Chemin de Balden : Si aucun tarif en ligne n'entre en vigueur, les compositeurs seront contraints d'augmenter leurs prix. Tant que les budgets médias n'avaient pas encore investi autant d'argent dans le domaine en ligne, il était encore possible de mesurer assez clairement ce qui revenait à la SSR et aux autres chaînes de télévision sous forme de redevances d'auteur. On pouvait évaluer assez précisément combien un producteur de musique pouvait investir dans un spot. Maintenant que les redevances pour les médias classiques baissent et que rien ou presque rien n'est payé pour les utilisations en ligne, nous n'avons plus les bases pour une planification raisonnable. Les honoraires de commande à l'heure actuelle couvrent rarement les dépenses en personnel et en studio pour pouvoir réaliser une production au niveau souhaité.

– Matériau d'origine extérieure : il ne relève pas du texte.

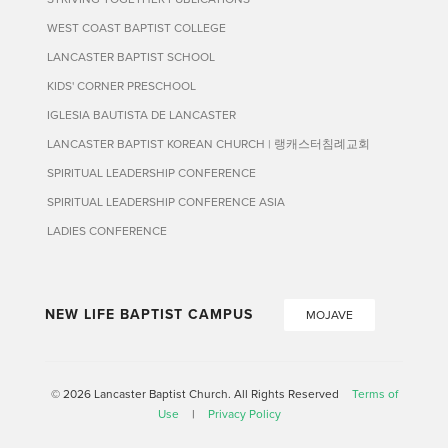
WEST COAST BAPTIST COLLEGE
LANCASTER BAPTIST SCHOOL
KIDS' CORNER PRESCHOOL
IGLESIA BAUTISTA DE LANCASTER
LANCASTER BAPTIST KOREAN CHURCH | 랭캐스터침례교회
SPIRITUAL LEADERSHIP CONFERENCE
SPIRITUAL LEADERSHIP CONFERENCE ASIA
LADIES CONFERENCE
NEW LIFE BAPTIST CAMPUS
MOJAVE
© 2026 Lancaster Baptist Church. All Rights Reserved
Terms of
Use
|
Privacy Policy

Schmid : C'était à chaque fois l'argument du producteur de spots lors des négociations sur les honoraires : "Tu recevras encore beaucoup d'argent de la Suisa par la suite". En raison de la redistribution des tantièmes au sein de la Suisa et de l'absence de tarifs adéquats dans le domaine en ligne, cela n'est plus vrai.

Les musiciens sont-ils trop artistes et ne se préoccupent-ils pas de leurs préoccupations ?
Schmid : C'est une partie importante du problème. Gérer ses droits d'auteur implique beaucoup de travail administratif. La plupart des créateurs, et surtout des musiciens, sont occupés par leurs idées. De ce point de vue, nous avons certainement manqué de sommeil. Nous aurions dû intervenir plus tôt de manière proactive.
Chemin de Balden : En tant que musiciens, nous sommes mal protégés et nous avons subi des pertes très importantes au cours des dernières années. Les revenus des auteurs ont baissé de 20 à 40 pour cent dans le domaine de la publicité et de 30 à 70 pour cent dans le cinéma. Et c'était l'argent dont nous avions besoin pour investir dans de nouvelles productions, de nouveaux logiciels et de nouveaux studios. Il s'agit donc de l'existence économique d'un groupe professionnel petit mais important dans le secteur audiovisuel.
Schmid : Aujourd'hui, lors d'une réunion, la Suisa a rejeté toutes nos demandes. Il semble que l'on ne comprenne pas ou que l'on ne veuille pas comprendre les demandes spécifiques à la branche des compositeurs de musique.

Quelles sont vos prochaines étapes ?
Schmid : Continuer à négocier, faire du lobbying, présenter l'image des musiciens suisses des médias telle qu'elle est et s'éloigner de l'artiste complaisant qui fait cavalier seul. Il existe également des possibilités d'agir en justice - avec un combat jusqu'au Tribunal fédéral. Un petit groupe de compositeurs publicitaires, mené par notre vice-président, a déjà gagné une fois un tel procès contre la Suisa il y a cinq ans. Mais cela coûte cher en nerfs et en argent. Nous pourrions l'utiliser à meilleur escient. Une troisième possibilité, à laquelle nous réfléchissons sérieusement, est la création d'une société de gestion autonome.